La carte de Piri Reis a un avantage considérable par rapport à d'autres énigmes liées à divers documents anciens énigmatiques, on peut la voir. Elle est exposée dans le célèbre musée de Topkapi à Istanbul. Elle y a été retrouvée par hasard, car elle était abandonné et perdue puis découverte en 1929 lors de la restauration du palais de Topkapi. Elle est attribuée à l'amiral et cartographe ottoman Piri Reis qui l'aurait tracée en 1513.

Dessinée sur une peau de gazelle, elle détaille les côtes occidentales de l'Afrique et les côtes orientales de l'Amérique du Sud. L'une des caractéristiques de cette carte est la figuration détaillée d'une côte connectée à la zone australe de l'Amérique du Sud, qui ressemble point par point à la côte de l'Antarctique, continent qui n'a été découvert officiellement qu'en 1818. C'est le cœur de l'énigme.
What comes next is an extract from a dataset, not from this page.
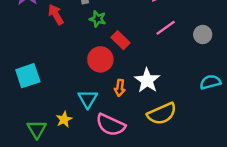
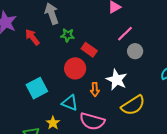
gray circle: (203, 34) -> (135, 51), moved
cyan square: (28, 76) -> (37, 88), moved
cyan triangle: (88, 99) -> (70, 103), turned -30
La carte de Piri Reis n'est cependant que le fragment d'une carte plus grande représentant le monde connu à l'époque où elle a été réalisée, et dont le reste est aujourd'hui, hélas, perdu. L'amiral turc dit, dans des notes explicatives, s'être inspiré d'une vingtaine d'autres cartes, allant de cartes antiques grecques à celles alors très récentes établies par un pilote de Christophe Colomb, capturé en Méditerranée par l'oncle de Piri Reis qui était un redoutable pirate barbaresque, ou encore à celles établies par des navigateurs portugais. Il s'agit en tout cas d'une carte incroyablement complète pour l'époque.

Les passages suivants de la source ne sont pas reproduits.